The CME live cattle spot December trading month expired from trading at noon today CST. It settled up 0.5 cent per pound, or 0.39 per cent higher, at 129.9 cents (all figures US$).
Remaining CME live cattle months finished lower, weakened by investor worries about their premiums compared with recent cash cattle values.
February live cattle, the new lead month, closed 1.275 cents/lb. lower, or down 0.95 per cent, at 132.3 cents. April ended at 136.375 cents, down 0.85 cent or 0.62 per cent lower.
The final hours of trading for 2012 found investors waiting for word out of Washington as the deadline for automatic tax increases and spending cuts approaches.
"We pretty much know what cash is going to do. It’s the uncertainty in our nation’s capital that still has money sitting on the sidelines," a trader said.
Live cattle traders expect cash cattle to trade steady to higher than last week’s $127 per hundredweight sales. Packers are buying cattle for the first full slaughter week after the year-end holidays.
Investors are encouraged by higher wholesale beef prices as grocers prepare to feature beef in January for consumers who have grown weary of eating ham and turkey over the holidays.
The price for wholesale choice beef Monday morning was $194.17/cwt, up 70 cents from Friday, and select cuts rose 95 cents to $181.24, USDA said.
And, colder temperatures blanketing the western and central U.S. Plains will likely slow the growth rate in animals, making them less available to packers.
"With the cold and wet conditions across the cattle feeding area, feedlot performance is expected to reflect a more normal winter situation with carcass weights beginning a normal seasonal downtrend," said David Hales, president of Hales Trading Co.
Feeder cattle at the CME followed lower deferred live cattle contracts.
Still, futures ended up roughly 3.5 per cent for the year while notching gains for a fourth consecutive year.
January closed 0.625 cent/lb. lower, or down 0.41 per cent, at 151.4 cents. March was off 0.45 cent, or down 0.29 per cent, at 154.275 cents.
Hogs drop on report, up for year
CME hogs fell on Monday in response to last Friday’s bearish U.S. Department of Agriculture quarterly hog report, analysts and traders said.
USDA’s data showed the U.S. hog herd nearly steady with year-ago levels, bucking analysts’ estimates for a modest reduction.
Morning losses allowed the February contract to sink below the 40- and 20-day moving averages of 85.97 and 85.69 cents, prompting fund liquidation.
Nonetheless, CME hogs futures rose almost two per cent for the year, stretching their yearly winning streak to five.

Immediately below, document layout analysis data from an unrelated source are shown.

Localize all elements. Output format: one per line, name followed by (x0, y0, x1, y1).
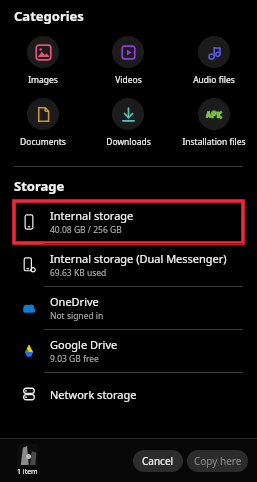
staticText: Google Drive (50, 337, 118, 352)
button[interactable]: Internal storage (14, 201, 243, 243)
button[interactable]: Videos (85, 36, 171, 86)
staticText: Not signed in (50, 310, 104, 322)
staticText: Cancel (142, 454, 174, 468)
staticText: Categories (14, 7, 84, 25)
staticText: Installation files (182, 136, 246, 148)
button[interactable]: Installation files (171, 98, 257, 148)
button[interactable]: Internal storage (Dual Messenger) (14, 244, 243, 286)
staticText: Videos (115, 74, 142, 86)
button[interactable]: Google Drive (14, 330, 243, 372)
button[interactable]: Selected item (17, 444, 38, 477)
staticText: 69.63 KB used (50, 267, 107, 279)
button[interactable]: Copy here (187, 450, 248, 472)
staticText: Network storage (50, 387, 137, 402)
button[interactable]: OneDrive (14, 287, 243, 329)
staticText: Internal storage (50, 208, 134, 223)
button[interactable]: Images (0, 36, 85, 86)
button[interactable]: Documents (0, 98, 85, 148)
staticText: Storage (14, 177, 65, 195)
staticText: OneDrive (50, 294, 99, 309)
staticText: 40.08 GB / 256 GB (50, 224, 122, 236)
button[interactable]: Audio files (171, 36, 257, 86)
button[interactable]: Downloads (85, 98, 171, 148)
staticText: 9.03 GB free (50, 353, 99, 365)
staticText: Audio files (193, 74, 235, 86)
button[interactable]: Cancel (133, 450, 183, 472)
staticText: Images (28, 74, 58, 86)
staticText: 1 item (17, 467, 38, 477)
staticText: Documents (20, 136, 66, 148)
staticText: Downloads (106, 136, 151, 148)
staticText: Internal storage (Dual Messenger) (50, 251, 227, 266)
button[interactable]: Network storage (14, 373, 243, 415)
staticText: Copy here (194, 454, 242, 468)
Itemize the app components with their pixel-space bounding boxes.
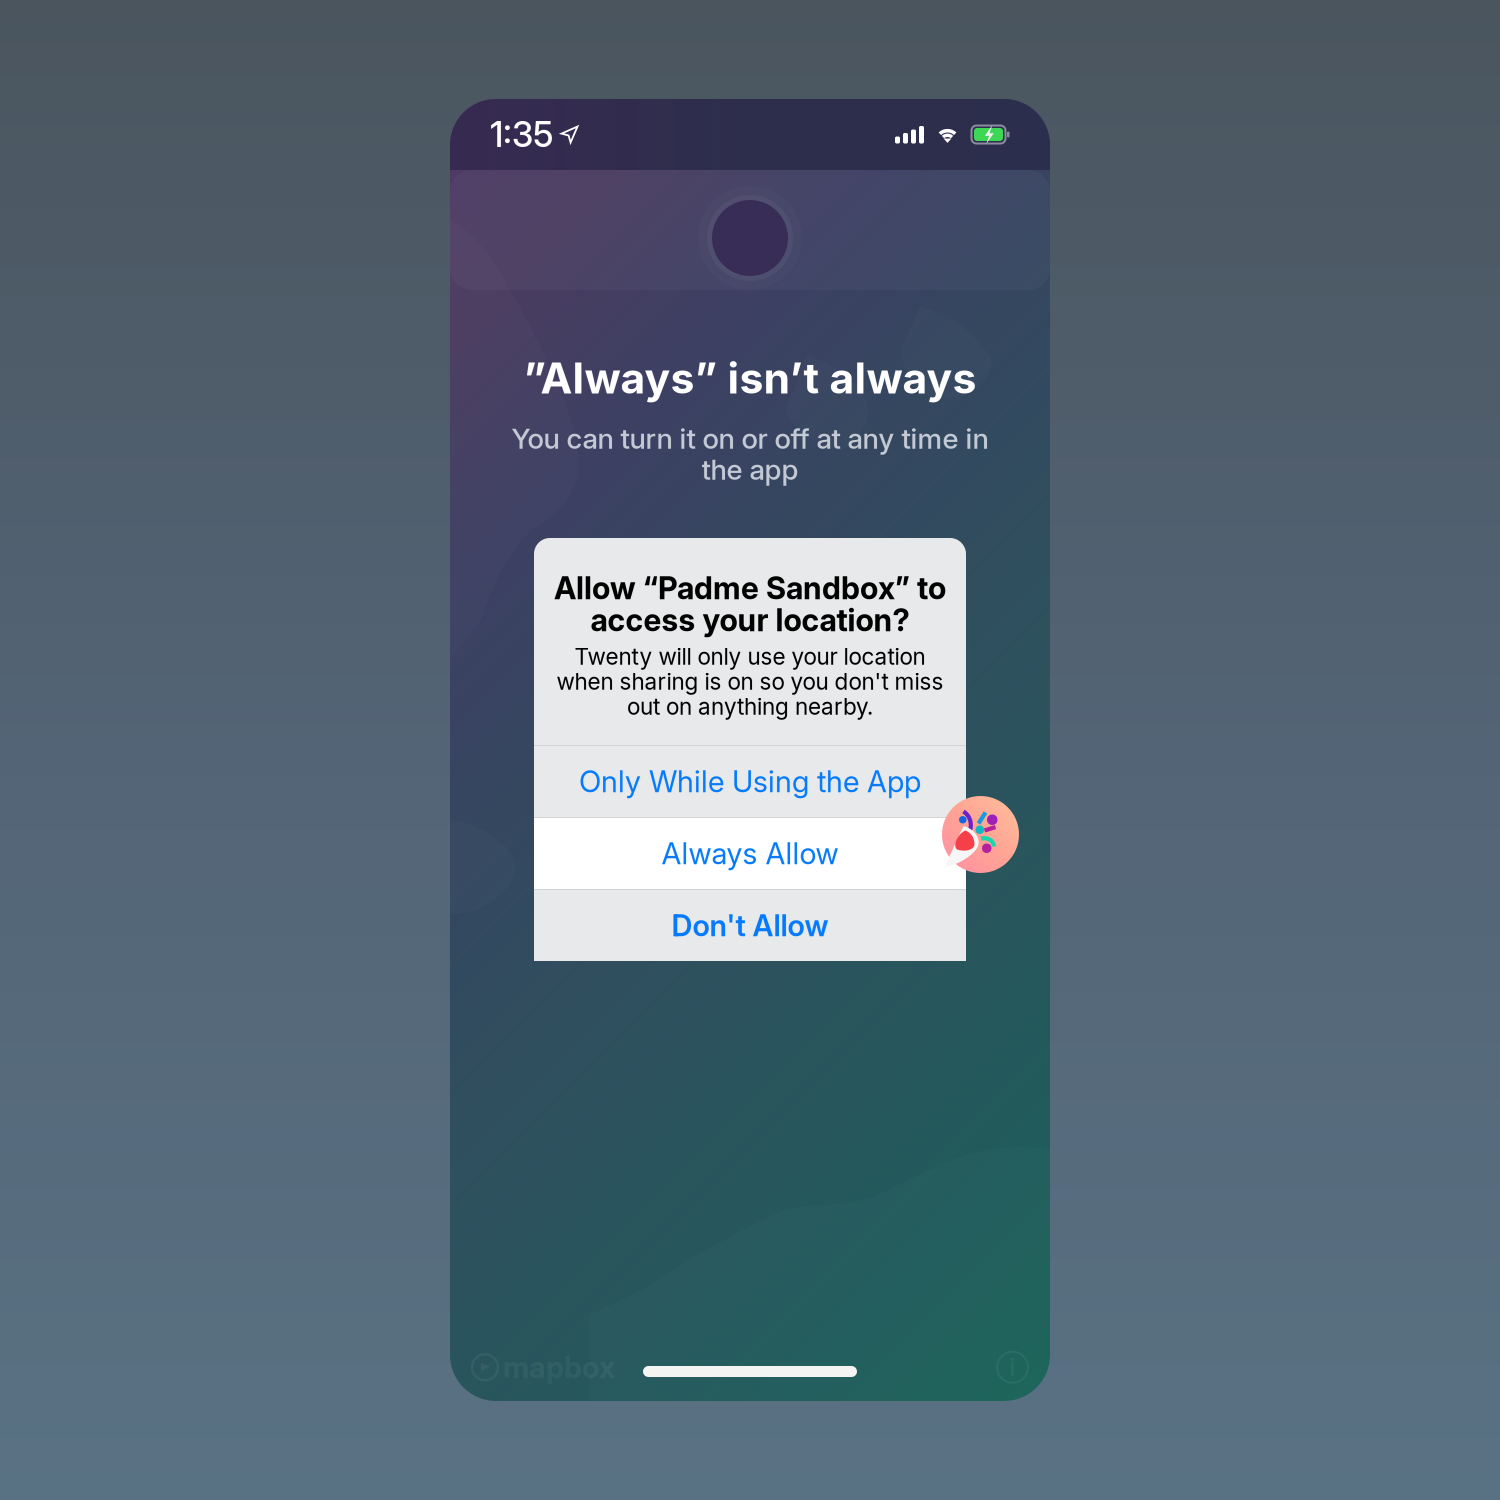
staticText: out on anything nearby. — [627, 693, 873, 720]
staticText: 1:35 — [490, 114, 553, 155]
staticText: mapbox — [503, 1350, 615, 1385]
staticText: Allow “Padme Sandbox” to — [554, 569, 946, 606]
button[interactable]: Mapbox — [472, 1350, 615, 1385]
button[interactable]: Don't Allow — [534, 890, 966, 961]
staticText: ”Always” isn’t always — [524, 352, 976, 404]
staticText: Twenty will only use your location — [574, 643, 926, 670]
staticText: i — [1010, 1354, 1016, 1381]
staticText: access your location? — [590, 601, 910, 638]
staticText: the app — [702, 453, 798, 486]
button[interactable]: Only While Using the App — [534, 746, 966, 817]
staticText: when sharing is on so you don't miss — [556, 668, 944, 695]
staticText: Only While Using the App — [579, 764, 921, 799]
staticText: Don't Allow — [672, 908, 828, 943]
button[interactable]: Map attribution info — [997, 1352, 1028, 1383]
staticText: You can turn it on or off at any time in — [512, 422, 988, 456]
staticText: Always Allow — [662, 836, 838, 871]
button[interactable]: Always Allow — [534, 818, 966, 889]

They were also up more than 11 per cent for the quarter after cash prices recovered from late summer lows as producers culled their herds at a record pace to avoid painfully high feed costs.
February hogs settled 0.65 cent/lb. lower, or down 0.75 per cent, at 85.725 cents. April ended at 88.725 cents, 1.4 cents lower or down 1.55 per cent.

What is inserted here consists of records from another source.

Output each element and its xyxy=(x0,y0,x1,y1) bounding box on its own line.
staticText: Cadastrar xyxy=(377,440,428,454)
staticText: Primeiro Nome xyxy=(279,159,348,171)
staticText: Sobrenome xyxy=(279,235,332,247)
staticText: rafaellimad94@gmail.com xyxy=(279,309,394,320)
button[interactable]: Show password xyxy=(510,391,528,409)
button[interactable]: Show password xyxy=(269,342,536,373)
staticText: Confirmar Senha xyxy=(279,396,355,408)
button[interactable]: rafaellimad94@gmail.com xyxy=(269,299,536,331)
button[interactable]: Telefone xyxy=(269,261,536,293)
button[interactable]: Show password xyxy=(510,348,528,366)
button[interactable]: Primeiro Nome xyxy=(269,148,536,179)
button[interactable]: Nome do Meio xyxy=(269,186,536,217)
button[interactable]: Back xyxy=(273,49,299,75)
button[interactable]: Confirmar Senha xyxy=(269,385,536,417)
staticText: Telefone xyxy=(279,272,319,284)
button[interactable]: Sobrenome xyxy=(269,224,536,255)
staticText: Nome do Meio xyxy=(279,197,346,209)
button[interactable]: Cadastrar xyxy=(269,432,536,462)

Traders will monitor cash hog prices that recently slipped as packing plants closed for New Year’s. And packers may be reluctant to hike cash bids as their margins sink deeper in the red.
But, some processors may raise cash hog bids soon to accommodate what is expected to be a big Saturday slaughter. Also, frigid temperatures could result in fewer hogs for packers as the cold weather slows animal weight gains.

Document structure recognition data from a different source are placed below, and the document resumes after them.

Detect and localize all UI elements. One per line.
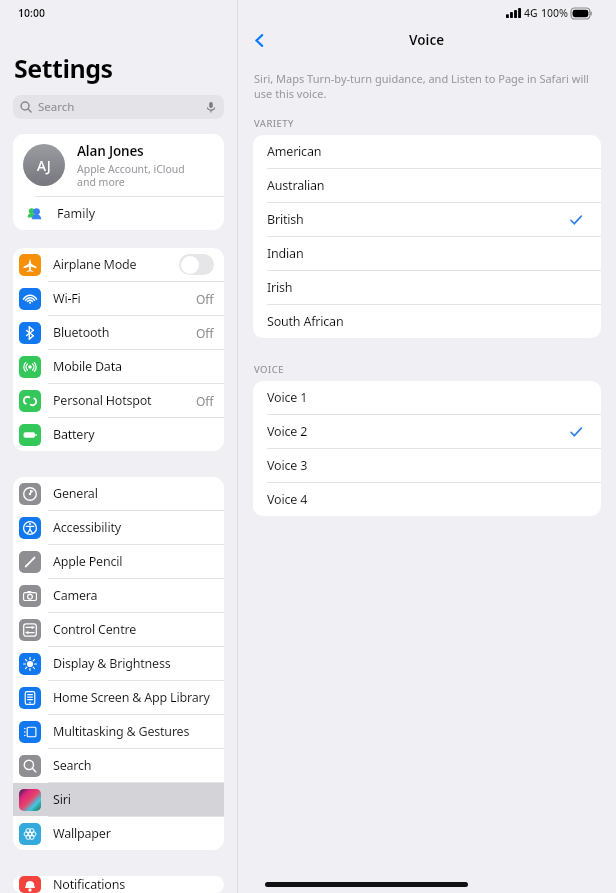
button[interactable]: Voice 1 [253, 381, 601, 414]
staticText: 10:00 [18, 6, 45, 20]
staticText: Airplane Mode [53, 256, 137, 273]
button[interactable]: Accessibility [13, 511, 224, 544]
button[interactable]: Search [13, 749, 224, 782]
staticText: Indian [267, 245, 304, 262]
button[interactable]: South African [253, 305, 601, 338]
button[interactable]: Airplane Mode toggle [179, 254, 214, 275]
staticText: Siri, Maps Turn-by-turn guidance, and Li… [254, 71, 594, 101]
staticText: Settings [14, 51, 113, 85]
button[interactable]: Control Centre [13, 613, 224, 646]
button[interactable]: Back [246, 27, 272, 53]
staticText: Irish [267, 279, 293, 296]
staticText: Wi-Fi [53, 290, 81, 307]
staticText: Voice [409, 31, 445, 49]
staticText: American [267, 143, 322, 160]
button[interactable]: Display & Brightness [13, 647, 224, 680]
staticText: AJ [37, 156, 51, 175]
staticText: Voice 2 [267, 423, 308, 440]
staticText: Personal Hotspot [53, 392, 152, 409]
button[interactable]: Mobile Data [13, 350, 224, 383]
staticText: Home Screen & App Library [53, 689, 210, 706]
staticText: Apple Account, iCloud and more [77, 162, 185, 189]
staticText: British [267, 211, 304, 228]
button[interactable]: Multitasking & Gestures [13, 715, 224, 748]
staticText: Accessibility [53, 519, 121, 536]
staticText: Display & Brightness [53, 655, 171, 672]
staticText: Control Centre [53, 621, 137, 638]
staticText: 100% [541, 6, 568, 20]
button[interactable]: Wallpaper [13, 817, 224, 850]
button[interactable]: Voice 2 [253, 415, 601, 448]
staticText: Family [57, 205, 96, 222]
button[interactable]: American [253, 135, 601, 168]
staticText: Apple Pencil [53, 553, 123, 570]
staticText: Off [196, 291, 214, 307]
staticText: South African [267, 313, 344, 330]
staticText: Voice 4 [267, 491, 308, 508]
button[interactable]: General [13, 477, 224, 510]
staticText: Australian [267, 177, 325, 194]
staticText: Camera [53, 587, 98, 604]
staticText: Off [196, 393, 214, 409]
button[interactable]: Airplane Mode [13, 248, 224, 281]
staticText: Battery [53, 426, 95, 443]
staticText: Off [196, 325, 214, 341]
button[interactable]: Personal Hotspot [13, 384, 224, 417]
button[interactable]: Voice 3 [253, 449, 601, 482]
staticText: VOICE [254, 363, 285, 376]
button[interactable]: Wi-Fi [13, 282, 224, 315]
button[interactable]: Camera [13, 579, 224, 612]
button[interactable]: Family [13, 197, 224, 230]
button[interactable]: British [253, 203, 601, 236]
button[interactable]: Apple Pencil [13, 545, 224, 578]
staticText: Search [38, 99, 75, 115]
staticText: Notifications [53, 876, 125, 893]
staticText: Multitasking & Gestures [53, 723, 190, 740]
button[interactable]: Bluetooth [13, 316, 224, 349]
button[interactable]: Search [13, 95, 224, 119]
staticText: VARIETY [254, 117, 294, 130]
staticText: 4G [524, 6, 538, 20]
button[interactable]: Australian [253, 169, 601, 202]
button[interactable]: Voice 4 [253, 483, 601, 516]
staticText: Bluetooth [53, 324, 110, 341]
button[interactable]: Siri [13, 783, 224, 816]
staticText: General [53, 485, 98, 502]
staticText: Wallpaper [53, 825, 111, 842]
staticText: Alan Jones [77, 142, 144, 160]
staticText: Voice 1 [267, 389, 308, 406]
staticText: Mobile Data [53, 358, 122, 375]
staticText: Voice 3 [267, 457, 308, 474]
button[interactable]: Indian [253, 237, 601, 270]
button[interactable]: Battery [13, 418, 224, 451]
staticText: Siri [53, 791, 71, 808]
button[interactable]: Home Screen & App Library [13, 681, 224, 714]
button[interactable]: Notifications [13, 876, 224, 893]
staticText: Search [53, 757, 92, 774]
button[interactable]: Irish [253, 271, 601, 304]
button[interactable]: AJ [13, 134, 224, 196]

Still, some investors are expecting processors to lower cash bids to offset negative margins.
USDA data Monday morning showed the average hog price in the eastern Midwest market at $80.13/cwt, down 38 cents from Friday. Prices in other hog growing regions were not available.
The average pork packer margin for Monday was a negative $6 per head, compared with a negative $5.70 on Friday and a positive 75 cents on Dec. 24, according to HedgersEdge.com.
– Theopolis Waters writes for Reuters from Chicago.